Quindi, più che mai non trovo possibile giustificare questa perpetua totale ignoranza culturale quando si tratta di approcciare clientele di altri paesi formate da molteplici gruppi etnici. Se poi aggiungiamo che le popolazioni offese nello specifico fossero fette di mercato fondamentali dalle quali queste firme prendono pure ispirazione e ne idolatrano lo stile come nel caso di Gucci e la cultura hip-hop, allora lo scandalo è ancora più grave perché risultato di una vera blaxploitation. Ossia uno sfruttamento della cultura afro come superficiale fonte di ispirazione al fine di guadagno, rimanendone al tempo stesso estraneo e a quanto pare totalmente ignorante al riguardo.

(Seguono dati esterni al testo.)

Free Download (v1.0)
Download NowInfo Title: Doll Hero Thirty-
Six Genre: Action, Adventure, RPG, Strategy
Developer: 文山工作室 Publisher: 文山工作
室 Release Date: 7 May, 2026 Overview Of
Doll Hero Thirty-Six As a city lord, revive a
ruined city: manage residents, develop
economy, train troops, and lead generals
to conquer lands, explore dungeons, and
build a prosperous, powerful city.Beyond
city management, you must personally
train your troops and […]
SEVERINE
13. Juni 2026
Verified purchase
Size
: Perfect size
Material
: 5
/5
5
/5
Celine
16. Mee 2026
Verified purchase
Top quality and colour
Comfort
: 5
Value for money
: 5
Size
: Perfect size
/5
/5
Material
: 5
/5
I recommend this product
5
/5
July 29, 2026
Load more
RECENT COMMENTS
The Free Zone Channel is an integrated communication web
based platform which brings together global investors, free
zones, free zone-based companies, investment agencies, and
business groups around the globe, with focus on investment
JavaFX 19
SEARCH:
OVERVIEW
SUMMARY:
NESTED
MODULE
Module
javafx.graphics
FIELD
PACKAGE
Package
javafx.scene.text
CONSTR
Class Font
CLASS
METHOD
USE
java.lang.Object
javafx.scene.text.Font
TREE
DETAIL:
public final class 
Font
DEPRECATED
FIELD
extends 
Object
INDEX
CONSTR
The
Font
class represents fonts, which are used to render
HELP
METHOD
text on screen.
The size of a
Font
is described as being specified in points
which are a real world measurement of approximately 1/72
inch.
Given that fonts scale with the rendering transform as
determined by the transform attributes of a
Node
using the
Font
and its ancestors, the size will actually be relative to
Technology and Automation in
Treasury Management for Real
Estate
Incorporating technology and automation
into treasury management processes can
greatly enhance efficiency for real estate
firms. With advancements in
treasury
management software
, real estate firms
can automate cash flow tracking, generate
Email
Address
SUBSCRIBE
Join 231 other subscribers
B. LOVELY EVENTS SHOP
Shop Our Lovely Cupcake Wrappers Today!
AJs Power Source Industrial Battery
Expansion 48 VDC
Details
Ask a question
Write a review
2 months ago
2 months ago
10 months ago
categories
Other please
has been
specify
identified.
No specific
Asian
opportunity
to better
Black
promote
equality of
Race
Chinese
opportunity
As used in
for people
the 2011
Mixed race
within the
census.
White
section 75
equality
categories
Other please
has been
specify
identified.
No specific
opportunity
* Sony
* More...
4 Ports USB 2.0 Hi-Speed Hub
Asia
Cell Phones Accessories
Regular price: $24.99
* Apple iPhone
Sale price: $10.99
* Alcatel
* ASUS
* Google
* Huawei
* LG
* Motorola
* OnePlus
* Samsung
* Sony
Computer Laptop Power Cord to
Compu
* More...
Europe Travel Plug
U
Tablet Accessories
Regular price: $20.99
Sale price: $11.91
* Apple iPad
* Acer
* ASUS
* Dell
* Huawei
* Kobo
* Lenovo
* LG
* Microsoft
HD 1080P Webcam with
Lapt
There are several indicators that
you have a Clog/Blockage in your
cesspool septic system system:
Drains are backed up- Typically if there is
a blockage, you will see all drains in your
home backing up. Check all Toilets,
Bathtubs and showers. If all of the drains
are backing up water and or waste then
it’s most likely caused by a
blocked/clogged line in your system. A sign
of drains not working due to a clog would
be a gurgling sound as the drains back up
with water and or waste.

La sensazione che si ha è che la cultura afro piaccia a livello del mondo dello spettacolo, musica e moda, ma venga sempre apprezzata comunque mantenendo una debita distanza.
Più internazionale è il mercato e maggiori sono le responsabilità etiche e sociali che un’azienda deve assumere. E non perché lo dico io, ma perché lo dice il pubblico stesso, pronto a rivoltarsi con la forza letale di uno tsunami denunciando e distruggendo la reputazione dei più grandi marchi sui social, chiamandoli razzisti e ipocriti, causando buchi da miliardi di dollari di fatturato. Le recenti cronache sopra citate ne sono testimonianza.